Es stimmt nicht, daß auf internationaler Ebene geschwiegen wird.  Die Türkei ist immer wieder von verschiedenen Seiten aufgefordert worden, sich an internationale Vereinbarungen wie die Menschenrechtskonvention und die Genfer Kriegskonvention zu halten, so etwa vom Europarat und vom Europäischen Parlament. Allerdings war oft die Kritik einzelner Regierungen von doppelbödigem Charakter, denn man kann nicht erst die Waffen liefern, und sich dann beschweren, wenn diese menschenrechtsverletzend eingesetzt werden. Es kann nicht geduldet werden, daß die Türkei immer wieder gegen internationale Vereinbarungen verstößt. Auf diese Weise wird sie sich ins politische Abseits begeben, vor allem, was den Zeitpunkt der Realisierung ihrer Aufnahme in die EU anbelangt. Es kann aber genausowenig geduldet werden, daß die PKK gegen diese Konventionen verstößt, der ja wie der türkischen Regierung - u. a.  von amnesty international - Fälle von Menschenrechtsverletzungen zur Last gelegt werden.
Ich unterstütze natürlich die Forderung, den Fall Andrea Wolf zu untersuchen und - so sich der Verdacht bestätigt, daß sie von türkischen Sicherheitskräften liquidiert wurde - ihre Mörder vor Gericht zu stellen und zur Verantwortung zu ziehen.
F: Trotz fortwährenden Bruchs des Völkerrechts, Mißachtung der Menschenrechte, Folter und Tod im Staatsauftrag scheint die Türkei aber zumindest die weitgehende Rückendeckung der USA zu haben. Es gibt insgesamt keine, oder nur sehr sporadisch, Proteste in Bonn, London, Paris oder Washington.
Wie gesagt: Es gibt Proteste auf internationaler Ebene. Allerdings, da muß ich zustimmen, von viel zu wenig Seiten und oft viel zu zurückhaltend. Gerade von seiten der USA wird eine wenig kritische Haltung gegenüber der Türkei eingenommen, die ich politisch nicht nachvollziehen kann. Es gilt im Moment auf internationaler Ebene, Italien zu unterstützen und die türkische Regierung zu Gesprächen über eine friedliche Lösung der kurdischen Frage zu bewegen. Der Türkei muß unmißverständlich klargemacht werden, daß ihre kaum verhüllten Drohungen und ihr Säbelrasseln gegenüber Italien nicht hingenommen werden.

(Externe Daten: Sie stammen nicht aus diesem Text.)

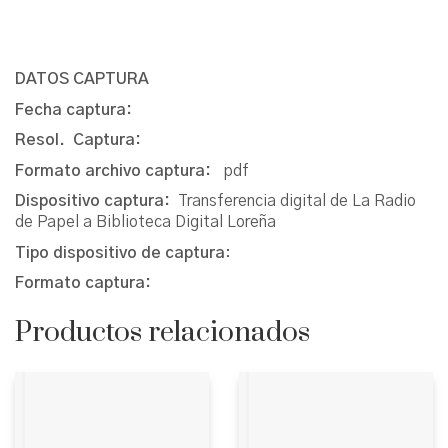
DATOS CAPTURA
Fecha captura:
Resol. Captura:
Formato archivo captura:
pdf
Dispositivo captura:
Transferencia digital de La Radio
de Papel a Biblioteca Digital Loreña
Tipo dispositivo de captura
:
Formato captura:
Productos relacionados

F: Wissen Sie, ob Rom die Absicht hat, Öcalan Asyl zu gewähren? Wie sieht es mit einem Auslieferungsbegehren der Bundesrepublik aus?

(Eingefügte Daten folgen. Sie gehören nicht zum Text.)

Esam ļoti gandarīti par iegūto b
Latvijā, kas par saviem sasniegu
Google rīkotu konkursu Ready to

Ich finde es richtig, daß von seiten der Bundesrepublik ein potentielles Auslieferungsbegehren eingehend geprüft wird, und nicht, wie einige Stimmen es pauschal verlangen, kurzerhand ein Auslieferungsantrag gestellt wird - damit ist niemandem gedient. Ob die italienischen Behörden Asyl gewähren werden oder nicht, weiß ich nicht. Ich gehe aber davon aus, daß sie Öcalan auf keinen Fall an die Türkei ausliefern werden. Sein Aufenthalt in Italien kann eine Chance sein, daß endlich Schritte hin zu einer politischen Lösung der kurdischen Frage möglich werden. Diese Chance nicht ungenutzt verstreichen zu lassen, muß Schwerpunkt der Bemühungen der Bundesregierung sein.